Also in connection with the Extension, CHP and Accelus agreed subject to certain conditions to deposit into the Trust Account $0.0333 per share for each month of the Extension period (the “Monthly Contribution”), pro-rated
for partial months during the Extension period, resulting in a maximum contribution of $0.20 per share of CHP Class A common stock that was not redeemed in connection with the Extension Meeting, or an aggregate of $3,722,200.60 (the “Maximum Contribution”).
Effecting our initial business combination
General
We are not presently engaged in any operations. We intend to effectuate our initial business combination using cash from the trust account and the sale of the private placement warrants, our capital stock, debt or a combination of these as the consideration to be paid in our initial business combination. We may seek to complete our initial business combination with a company or business that may be financially unstable or in its early stages of development or growth, which would subject us to the numerous risks inherent in such companies and businesses.
If our initial business combination is paid for using equity or debt or not all of the funds released from the Trust Account are used for payment of the consideration in connection with our initial business combination or used for redemption of our public shares, we may apply the balance of the cash released to us from the Trust Account for general corporate purposes, including for maintenance or expansion of operations of post-transaction businesses, the payment of principal or interest due on indebtedness incurred in completing our initial business combination, to fund the purchase of other companies or for working capital.
We may seek to raise additional funds through a private offering of debt or equity securities in connection with the completion of our initial business combination, and we may effectuate our initial business combination using proceeds of such offering rather than using the amounts held in the Trust Account.
In the case of an initial business combination funded with assets other than the Trust Account assets, our tender offer documents or proxy materials disclosing the business combination would disclose the terms of the financing and, only if required by law or we decide to do so for business or other reasons, we would seek stockholder approval of such financing. There are no prohibitions on our ability to raise funds privately or through loans in connection with our initial business combination. At this time, we are not a party to any arrangement or understanding with any third party with respect to raising any additional funds through the sale of securities or otherwise.
Nasdaq listing rules require that our initial business combination must be with one or more target businesses that together have an aggregate fair market value equal to at least 80% of the value of the Trust Account (excluding any deferred underwriters fees and taxes payable on the income earned on the Trust Account) at the time of our signing a definitive agreement in connection with our initial business combination. We refer to this as the 80% of net assets test. If our board of directors is not able to independently determine the fair market value of the target business or businesses, we will obtain an opinion from an independent investment banking firm that is a member of FINRA, or from an independent accounting firm, with respect to the satisfaction of such criteria.
We anticipate structuring our initial business combination so that the post-transaction company in which our public stockholders own shares will own or acquire 100% of the outstanding equity interests or assets of the target business or businesses. We may, however, structure our initial business combination such that the post-transaction company owns or acquires less than 100% of such interests or assets of the target business in order to meet certain objectives of the target management team or stockholders or for other reasons, but we will only complete such business combination if the post-transaction company owns or acquires 50% or more of the outstanding voting securities of the target or otherwise acquires a controlling interest in the target business sufficient for it not to be required to register as an investment company under the Investment Company Act of
1940, as amended, or the Investment Company Act. Even if the post-transaction company owns or acquires 50% or more of the voting securities of the target, our stockholders prior to our initial business combination may collectively own a minority interest in the post-transaction company, depending on valuations ascribed to the target and us in the initial business combination.
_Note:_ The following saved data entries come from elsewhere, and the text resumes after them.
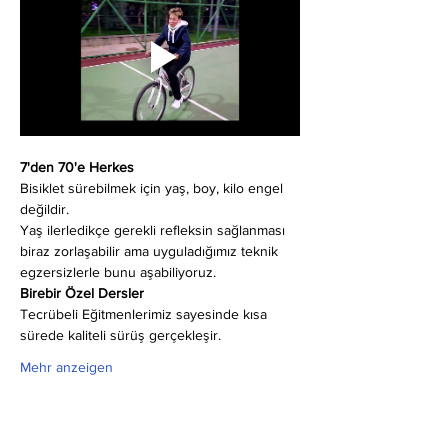
7'den 70'e Herkes
Bisiklet sürebilmek için yaş, boy, kilo engel 
değildir.
Yaş ilerledikçe gerekli refleksin sağlanması 
biraz zorlaşabilir ama uyguladığımız teknik 
egzersizlerle bunu aşabiliyoruz.
Birebir Özel Dersler
Tecrübeli Eğitmenlerimiz sayesinde kısa 
sürede kaliteli sürüş gerçekleşir.
Mehr anzeigen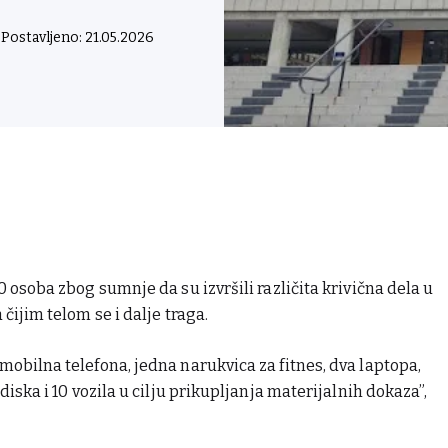
Postavljeno: 21.05.2026
0 osoba zbog sumnje da su izvršili različita krivična dela u
čijim telom se i dalje traga.
mobilna telefona, jedna narukvica za fitnes, dva laptopa,
diska i 10 vozila u cilju prikupljanja materijalnih dokaza”,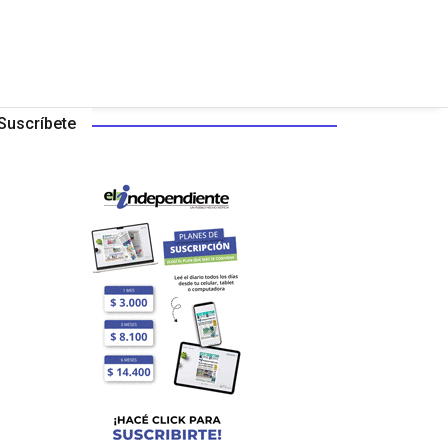
Suscríbete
For example, we could pursue a transaction in which we issue a substantial number of new shares in exchange for all of the outstanding capital stock of a target. In this case, we would acquire a 100% controlling interest in the target. However, as a result of the issuance of a substantial number of new shares, our stockholders immediately prior to our initial business combination could own less than a majority of our outstanding shares subsequent to our initial business combination. If less than 100% of the equity interests or assets of a target business or businesses are owned or acquired by the post-transaction company, the portion of such business or businesses that is owned or acquired is what will be taken into account for purposes of the 80% of net assets test. If our initial business combination involves more than one target business, the 80% of net assets test will be based on the aggregate value of all of the target businesses.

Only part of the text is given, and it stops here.